I Have Not Done This Well
OK, WE HAVE CHRISTMAS OUT OF THE WAY. The eggnog has been thankfully disposed of until next year. Christmas carols are over until Thanksgiving – except on the Hallmark Channel. New Year’s Day kind of takes care of itself with football, aspirin and drawn shades. I guess our next societal obligation is the making of New Year’s Resolutions. I suggest doing that before going out on New Year’s Eve. Doing it after that carries the danger of it being a product of desperation, shame, and physical pain.

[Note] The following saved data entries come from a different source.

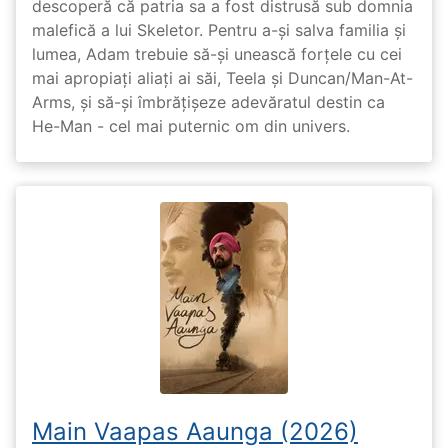
descoperă că patria sa a fost distrusă sub domnia
malefică a lui Skeletor. Pentru a-și salva familia și
lumea, Adam trebuie să-și unească forțele cu cei
mai apropiați aliați ai săi, Teela și Duncan/Man-At-
Arms, și să-și îmbrățișeze adevăratul destin ca
He-Man - cel mai puternic om din univers.
Main Vaapas Aaunga (2026)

I know that the whole concept of making resolutions is to make us into better people, but if it worked we wouldn’t be having pretty much the same list year after year, after year, after year, after year…
My list of New Year’s Resolutions is virtually unchanged for the last fifty years – except for that part about Ann-Margret.

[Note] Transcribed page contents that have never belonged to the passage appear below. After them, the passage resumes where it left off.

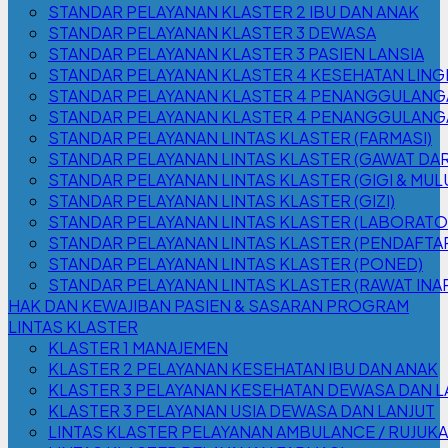
STANDAR PELAYANAN KLASTER 2 IBU DAN ANAK
STANDAR PELAYANAN KLASTER 3 DEWASA
STANDAR PELAYANAN KLASTER 3 PASIEN LANSIA
STANDAR PELAYANAN KLASTER 4 KESEHATAN LIN
STANDAR PELAYANAN KLASTER 4 PENANGGULANGA
STANDAR PELAYANAN KLASTER 4 PENANGGULANGAN
STANDAR PELAYANAN LINTAS KLASTER (FARMASI)
STANDAR PELAYANAN LINTAS KLASTER (GAWAT DA
STANDAR PELAYANAN LINTAS KLASTER (GIGI & MUL
STANDAR PELAYANAN LINTAS KLASTER (GIZI)
STANDAR PELAYANAN LINTAS KLASTER (LABORATO
STANDAR PELAYANAN LINTAS KLASTER (PENDAFTA
STANDAR PELAYANAN LINTAS KLASTER (PONED)
STANDAR PELAYANAN LINTAS KLASTER (RAWAT INA
HAK DAN KEWAJIBAN PASIEN & SASARAN PROGRAM
LINTAS KLASTER
KLASTER 1 MANAJEMEN
KLASTER 2 PELAYANAN KESEHATAN IBU DAN ANAK
KLASTER 3 PELAYANAN KESEHATAN DEWASA DAN L
KLASTER 3 PELAYANAN USIA DEWASA DAN LANJUT
LINTAS KLASTER PELAYANAN AMBULANCE / RUJUK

I did a little digging in the Krafty Archives and found my list of New Year’s Resolutions from 1972 – back when dinosaurs roamed the earth.
1.) Lose Weight – Yeah, I’m still working on that one.
It sounds deceptively simple and attainable, but then so does flying. “Just flap your arms.”
Two Indie Films and a Music Video.
3.) Find a better barber – That’s getting to be a moot point these days.
4.) Learn French – “Como esta usted, Señor?”
The part about losing weight has moved from being a New Year’s Resolution to an order from every doctor I know – including my optometrist. I have lost weight – thousands of pounds over the years. Losing weight isn’t all that hard. I think I should change the resolution to read, “Don’t gain weight.” That’s really more to the point.
On that old list from 1972 I had “Get more involved in Politics.” I added that after I received one write-in vote for State Supreme Court Justice in Ohio. I knew a lot of heavy drinkers back then. That was the extent of my political career. The more I looked into it the less I wanted to be around those people.
I feel the same way today. Nothing has changed, except the increased likelihood of gunfire.
You would think that after all these years I would have come to the conclusion that making New Year’s Resolutions was a futile exercise. It has been so for me. While the concept is fine my execution has been lousy. Perhaps I need to make some changes?
So, for this coming year I will make a new list.
2.) Watch only movies that I could have been in – and done better.
3.) Be glad that getting my hair cut takes less than ten minutes.
4.) Learn Spanish – “Sacre′ Bleu!”
5.) Accept the fact that Ann-Margret is 75 years old.